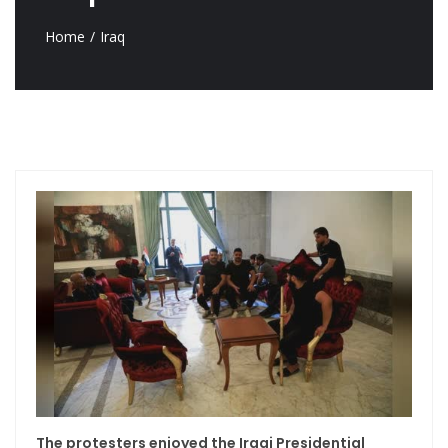
Home
Iraq
The protesters enjoyed the Iraqi Presidential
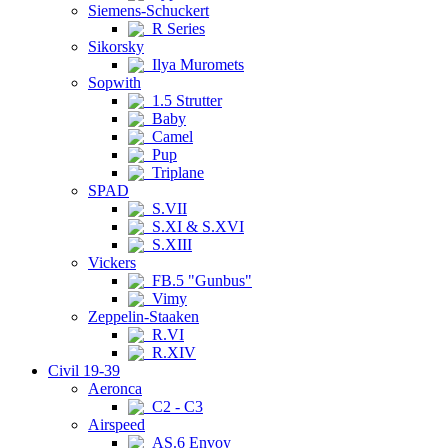
Siemens-Schuckert
R Series
Sikorsky
Ilya Muromets
Sopwith
1.5 Strutter
Baby
Camel
Pup
Triplane
SPAD
S.VII
S.XI & S.XVI
S.XIII
Vickers
FB.5 "Gunbus"
Vimy
Zeppelin-Staaken
R.VI
R.XIV
Civil 19-39
Aeronca
C2 - C3
Airspeed
AS.6 Envoy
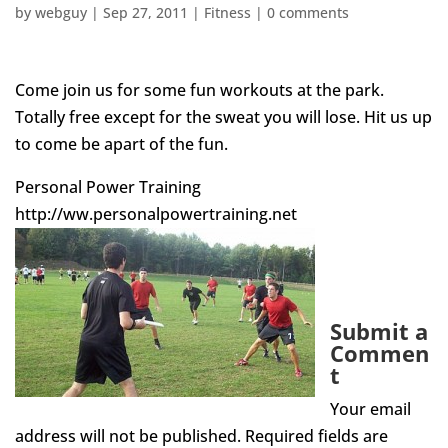
by
webguy
|
Sep 27, 2011
|
Fitness
|
0 comments
Come join us for some fun workouts at the park.
Totally free except for the sweat you will lose. Hit us up
to come be apart of the fun.
Personal Power Training
http://ww.personalpowertraining.net
Submit a
Commen
t
Your email
address will not be published.
Required fields are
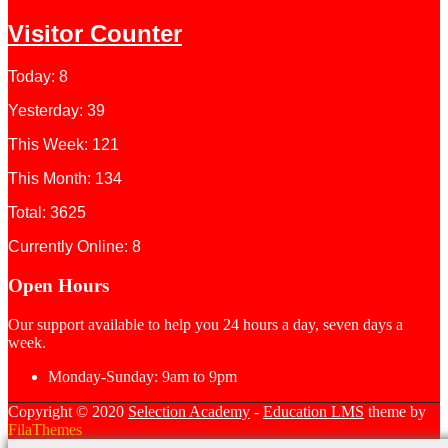
Visitor Counter
Today: 8
Yesterday: 39
This Week: 121
This Month: 134
Total: 3625
Currently Online: 8
Open Hours
Our support available to help you 24 hours a day, seven days a
week.
Monday-Sunday:
9am to 9pm
Copyright © 2020
Selection Academy
-
Education LMS
theme by
FilaThemes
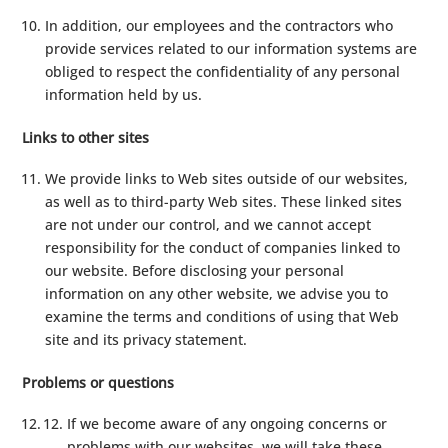
In addition, our employees and the contractors who
provide services related to our information systems are
obliged to respect the confidentiality of any personal
information held by us.
Links to other sites
We provide links to Web sites outside of our websites,
as well as to third-party Web sites. These linked sites
are not under our control, and we cannot accept
responsibility for the conduct of companies linked to
our website. Before disclosing your personal
information on any other website, we advise you to
examine the terms and conditions of using that Web
site and its privacy statement.
Problems or questions
If we become aware of any ongoing concerns or
problems with our websites, we will take these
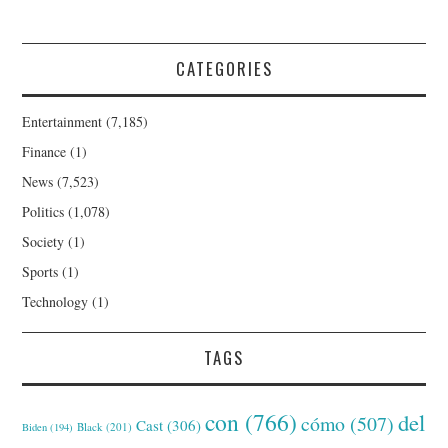
CATEGORIES
Entertainment
(7,185)
Finance
(1)
News
(7,523)
Politics
(1,078)
Society
(1)
Sports
(1)
Technology
(1)
TAGS
con
(766)
del
cómo
(507)
Cast
(306)
Black
(201)
Biden
(194)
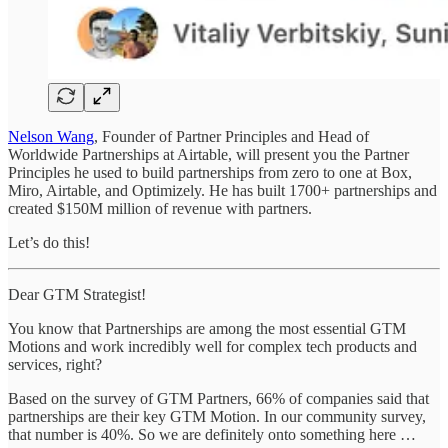
Nelson Wang
, Founder of Partner Principles and Head of
Worldwide Partnerships at Airtable, will present you the Partner
Principles he used to build partnerships from zero to one at Box,
Miro, Airtable, and Optimizely. He has built 1700+ partnerships and
created $150M million of revenue with partners.
Let’s do this!
Dear GTM Strategist!
You know that Partnerships are among the most essential GTM
Motions and work incredibly well for complex tech products and
services, right?
Based on the survey of GTM Partners, 66% of companies said that
partnerships are their key GTM Motion. In our community survey,
that number is 40%. So we are definitely onto something here …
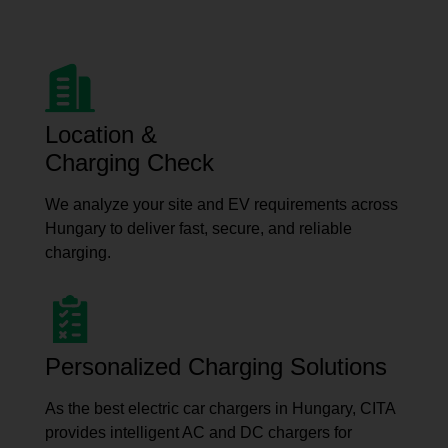
Location &
Charging Check
We analyze your site and EV requirements across
Hungary to deliver fast, secure, and reliable
charging.
Personalized Charging Solutions
As the best electric car chargers in Hungary, CITA
provides intelligent AC and DC chargers for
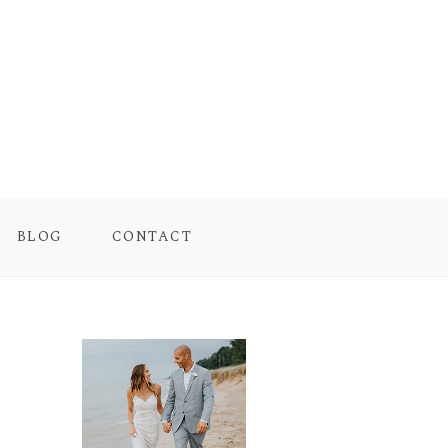
BLOG
CONTACT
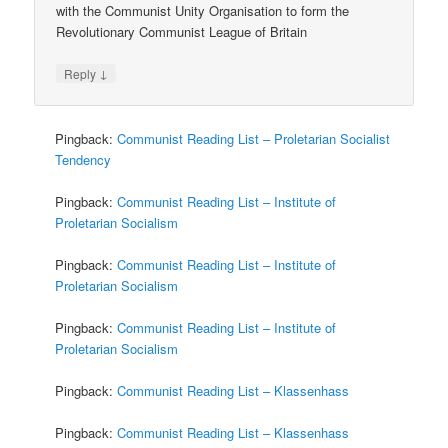
with the Communist Unity Organisation to form the
Revolutionary Communist League of Britain
↓
Reply
Pingback:
Communist Reading List – Proletarian Socialist
Tendency
Pingback:
Communist Reading List – Institute of
Proletarian Socialism
Pingback:
Communist Reading List – Institute of
Proletarian Socialism
Pingback:
Communist Reading List – Institute of
Proletarian Socialism
Pingback:
Communist Reading List – Klassenhass
Pingback:
Communist Reading List – Klassenhass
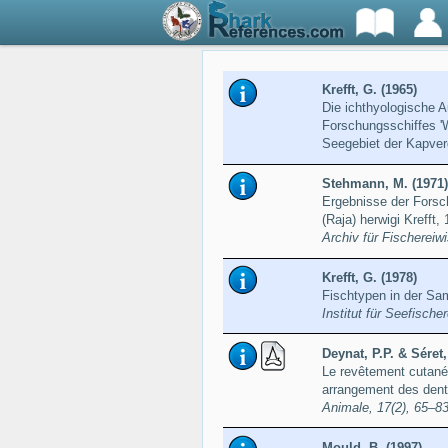
Krefft, G. (1965)
Die ichthyologische A
Forschungsschiffes 'W
Seegebiet der Kapve
Stehmann, M. (1971)
Ergebnisse der Forsc
(Raja) herwigi Kreff
Archiv für Fischereiw
Krefft, G. (1978)
Fischtypen in der Sa
Institut für Seefisch
Deynat, P.P. & Séret,
Le revêtement cutané 
arrangement des dent
Animale, 17(2), 65–8
Mould, B. (1997)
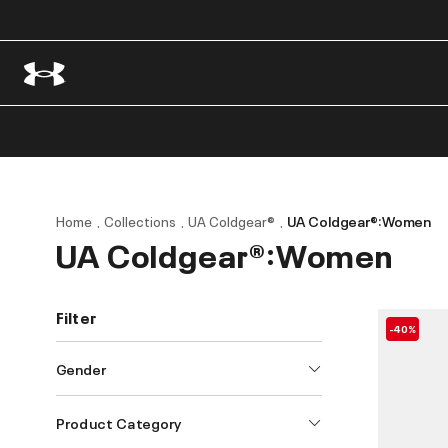
Home
Collections
UA Coldgear®
UA Coldgear®:Women
UA Coldgear®:Women
Filter
-40%
Gender
Product Category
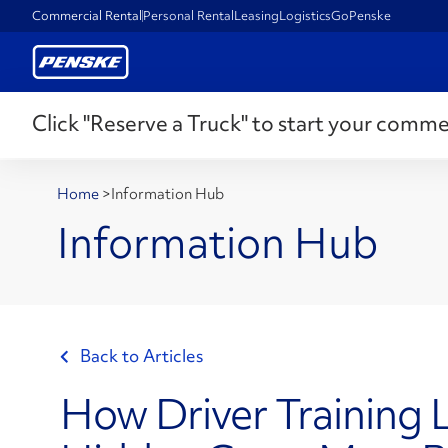
Commercial Rental
Personal Rental
Leasing
Logistics
GoPenske
Click "Reserve a Truck" to start your comme
Home
>
Information Hub
Information Hub
Back to Articles
How Driver Training 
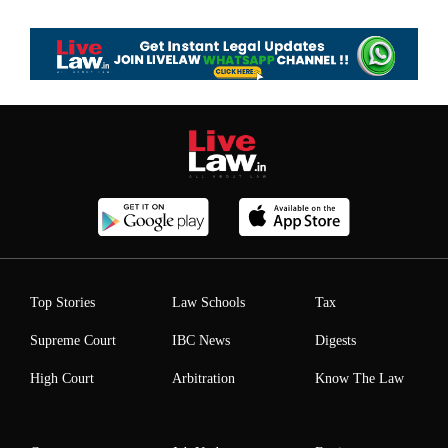
Top Stories
Law Schools
Tax
Supreme Court
IBC News
Digests
High Court
Arbitration
Know The Law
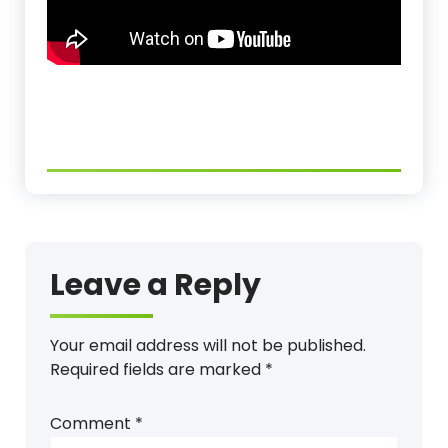
Leave a Reply
Your email address will not be published.
Required fields are marked
*
Comment
*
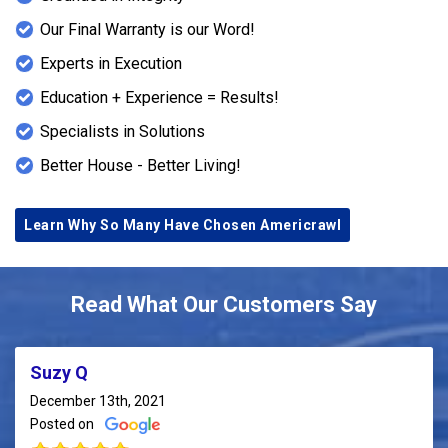
Our Final Warranty is our Word!
Experts in Execution
Education + Experience = Results!
Specialists in Solutions
Better House - Better Living!
Learn Why So Many Have Chosen Americrawl
Read What Our Customers Say
Suzy Q
December 13th, 2021
Posted on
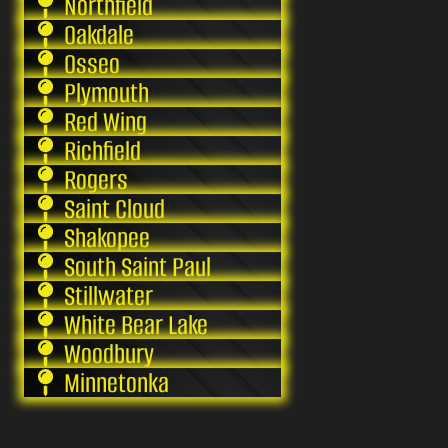
Northfield
Oakdale
Osseo
Plymouth
Red Wing
Richfield
Rogers
Saint Cloud
Shakopee
South Saint Paul
Stillwater
White Bear Lake
Woodbury
Minnetonka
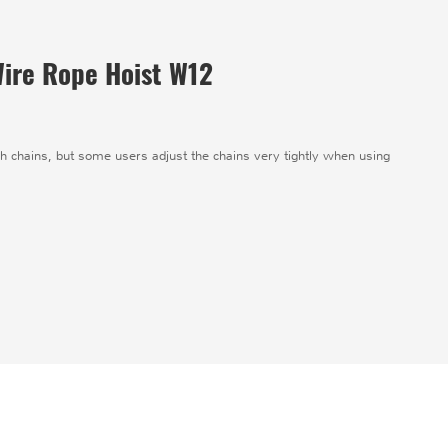
 Wire Rope Hoist W12
ugh chains, but some users adjust the chains very tightly when using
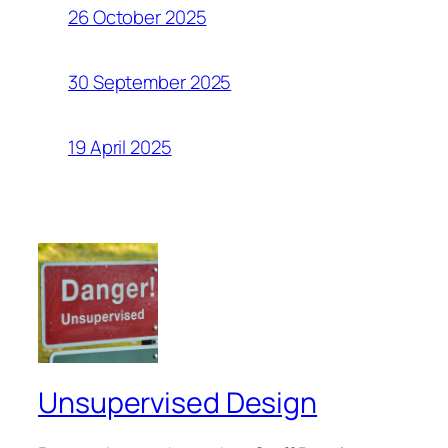
26 October 2025
30 September 2025
19 April 2025
Unsupervised Design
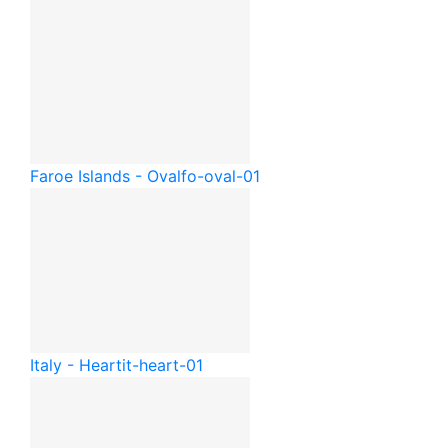
Faroe Islands - Oval
fo-oval-01
Italy - Heart
it-heart-01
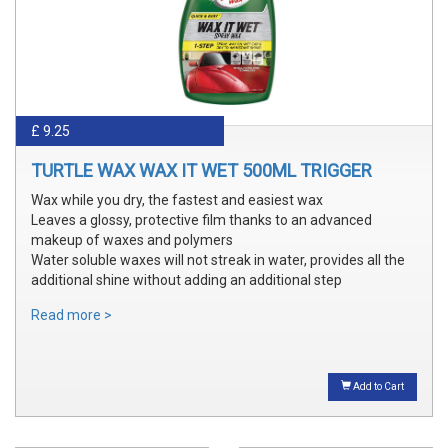
£ 9.25
TURTLE WAX WAX IT WET 500ML TRIGGER
Wax while you dry, the fastest and easiest wax
Leaves a glossy, protective film thanks to an advanced
makeup of waxes and polymers
Water soluble waxes will not streak in water, provides all the
additional shine without adding an additional step
Read more >
Add to Cart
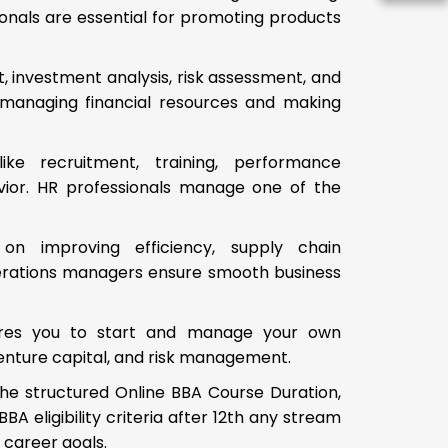
onals are essential for promoting products
, investment analysis, risk assessment, and
in managing financial resources and making
ke recruitment, training, performance
vior. HR professionals manage one of the
 on improving efficiency, supply chain
erations managers ensure smooth business
pares you to start and manage your own
, venture capital, and risk management.
the structured Online BBA Course Duration,
A eligibility criteria after 12th any stream
d career goals.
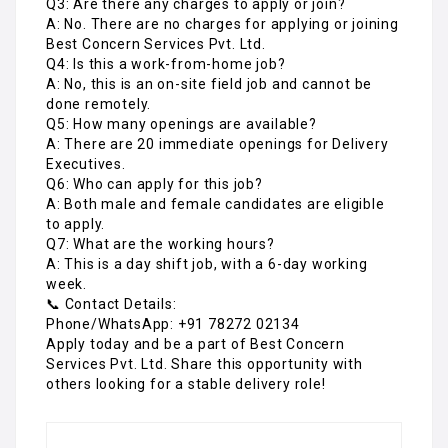
Q3: Are there any charges to apply or join?
A: No. There are no charges for applying or joining
Best Concern Services Pvt. Ltd.
Q4: Is this a work-from-home job?
A: No, this is an on-site field job and cannot be
done remotely.
Q5: How many openings are available?
A: There are 20 immediate openings for Delivery
Executives.
Q6: Who can apply for this job?
A: Both male and female candidates are eligible
to apply.
Q7: What are the working hours?
A: This is a day shift job, with a 6-day working
week.
📞 Contact Details:
Phone/WhatsApp: +91 78272 02134
Apply today and be a part of Best Concern
Services Pvt. Ltd. Share this opportunity with
others looking for a stable delivery role!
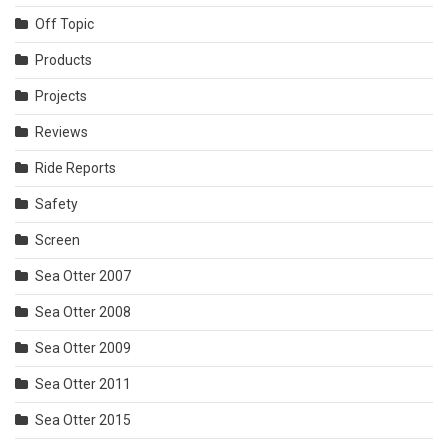
Off Topic
Products
Projects
Reviews
Ride Reports
Safety
Screen
Sea Otter 2007
Sea Otter 2008
Sea Otter 2009
Sea Otter 2011
Sea Otter 2015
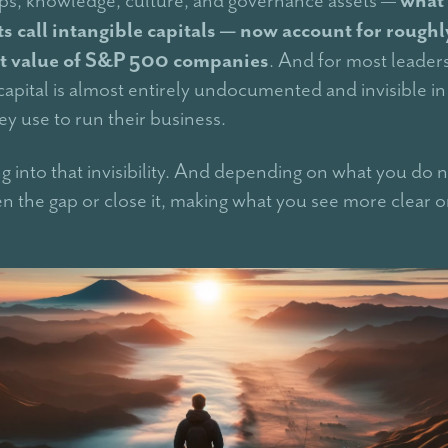
s call intangible capitals — now account for rough
t value of S&P 500 companies
. And for most leaders
capital is almost entirely undocumented and invisible in
ey use to run their business.
ing into that invisibility. And depending on what you do ne
en the gap or close it, making what you see more clear 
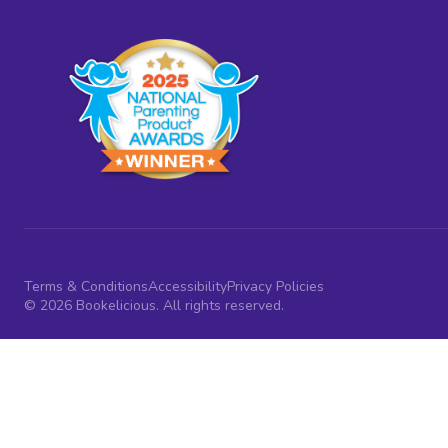
Terms & Conditions
Accessibility
Privacy Policies
© 2026 Bookelicious. All rights reserved.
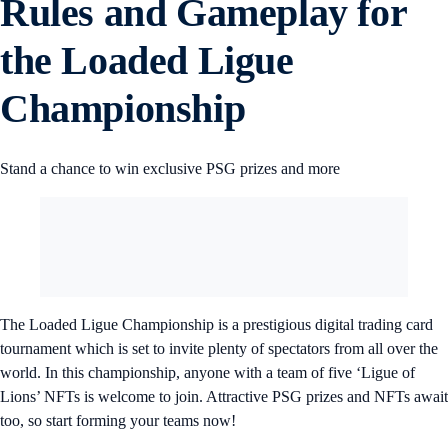
Rules and Gameplay for
the Loaded Ligue
Championship
Stand a chance to win exclusive PSG prizes and more
The Loaded Ligue Championship is a prestigious digital trading card
tournament which is set to invite plenty of spectators from all over the
world. In this championship, anyone with a team of five ‘Ligue of
Lions’ NFTs is welcome to join. Attractive PSG prizes and NFTs await
too, so start forming your teams now!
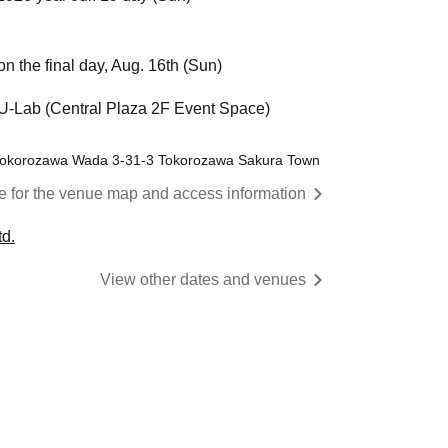
n the final day, Aug. 16th (Sun)
Lab (Central Plaza 2F Event Space)
 Tokorozawa Wada 3-31-3 Tokorozawa Sakura Town
re for the venue map and access information
d.
View other dates and venues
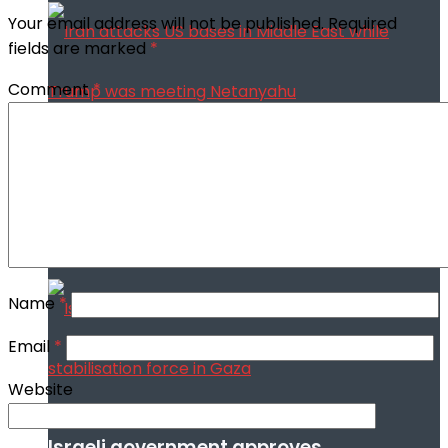
Your email address will not be published.
Required
fields are marked
*
Comment
*
Iran attacks US bases in Middle East
while Trump was meeting Netanyahu
Name
*
Email
*
Website
Israeli government approves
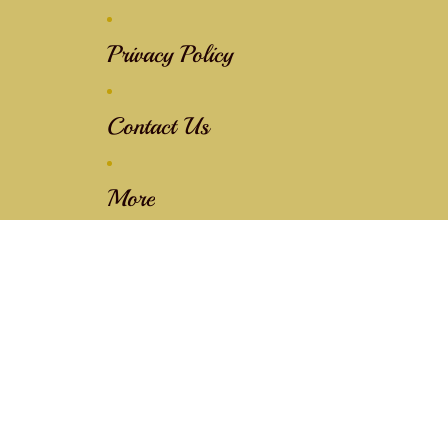
Privacy Policy
Contact Us
More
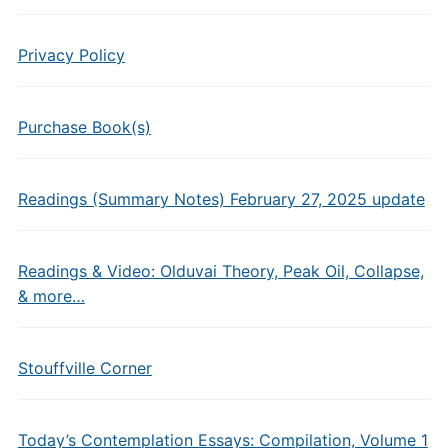
Privacy Policy
Purchase Book(s)
Readings (Summary Notes) February 27, 2025 update
Readings & Video: Olduvai Theory, Peak Oil, Collapse,
& more…
Stouffville Corner
Today’s Contemplation Essays: Compilation, Volume 1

----

Task details: From the data above, say how many lines include "that", and write nothing but the number.

Exercise output: 5